Revenue projections spell opportunities for union backers
If the most recent spate of legislative activity is any indication, the Republicans are going to continue to roll right through the state budget, but if union backers were so inclined, they might try to form some alliances with Republicans and at least restore some of the money that would otherwise be pared from local schools and municipalities.
Thanks to an improving state economy, they have a golden opportunity to use higher tax collections to make some of those cuts less severe, even with property tax controls enacted last week. At least explore the potential for this, and use any stubbornness by the GOP against them in the forthcoming recalls.
Last week, the Legislative Fiscal Bureau, citing "unexpected strength" in individual income tax collections so far in 2011, raised its forecast for state revenue for the current fiscal year, and the forthcoming biennium, by $636 million.
Unexpected, my foot. What did they think was going to happen when more jobs were created? As I've stated before, the more robust pace of hiring in Wisconsin – 24,000 new jobs since the beginning of the year – would lead to greater state income tax collections. There is nothing particularly brilliant about that call; that's what always happens when the economy gains some traction.

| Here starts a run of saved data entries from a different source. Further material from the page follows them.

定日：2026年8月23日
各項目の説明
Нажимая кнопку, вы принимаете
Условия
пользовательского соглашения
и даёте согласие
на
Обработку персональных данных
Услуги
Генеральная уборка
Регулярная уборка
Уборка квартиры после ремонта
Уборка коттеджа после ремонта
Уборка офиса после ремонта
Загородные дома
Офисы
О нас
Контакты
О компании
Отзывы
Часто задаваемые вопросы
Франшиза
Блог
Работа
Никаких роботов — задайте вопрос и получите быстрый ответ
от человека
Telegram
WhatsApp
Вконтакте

Historically, the best way to boost tax revenue to the government is with a thriving economy – more businesses forming that pay taxes, and more people being hired who pay taxes. That's exactly what is happening in our state, especially the latter, and as more jobs are added, more revenue will be forthcoming. Creating more taxpayers through economic growth is always preferable to raising individual tax rates, which are applied to our income and/or wealth assets to derive the tax revenue that individuals and business entities pay to the government.
So as the Legislature wrestles with Gov. Walker's proposed budget, which to his credit would considerably shrink a $3.6 billion "structural" hole in the 2011-2013 state budget, lawmakers opposed to his spending blueprint might have a real opportunity to avoid deep cuts in aid to schools and cities, provided that people are willing to reach across the aisle.
Perhaps that's too much to expect in such a contentious atmosphere, where senators in both parties could be subject to recalls. But the people being recalled, and those who could still face a recall down the road, might want to ease the tension just a bit. Is there anything, other than blind ideology, preventing them from forming bipartisan coalitions to use the growing pot of tax revenue in ways the Governor does not endorse?
In addition to using the additional revenue for K-12, they can, for example, forgo Walker's plans to expand school choice to the middle class and instead use those funds on K-12. Even school choice advocate Howard Fuller is skeptical about using choice money for anyone other than economically disadvantaged families, so why would lawmakers outside metro Milwaukee feel compelled to go along with Walker on this plan?
The Governor deserves credit for putting business-friendly, job-creating policies in place, but his plan to limit collective bargaining is a bridge too far and not something he campaigned on. Lawmakers in both parties can do a great deal to reverse that, and perhaps defuse some public anger, if they are willing to build bridges of their own.
Unfortunately, it doesn't appear as though anyone is in a bipartisan mood. Everyone is dug in.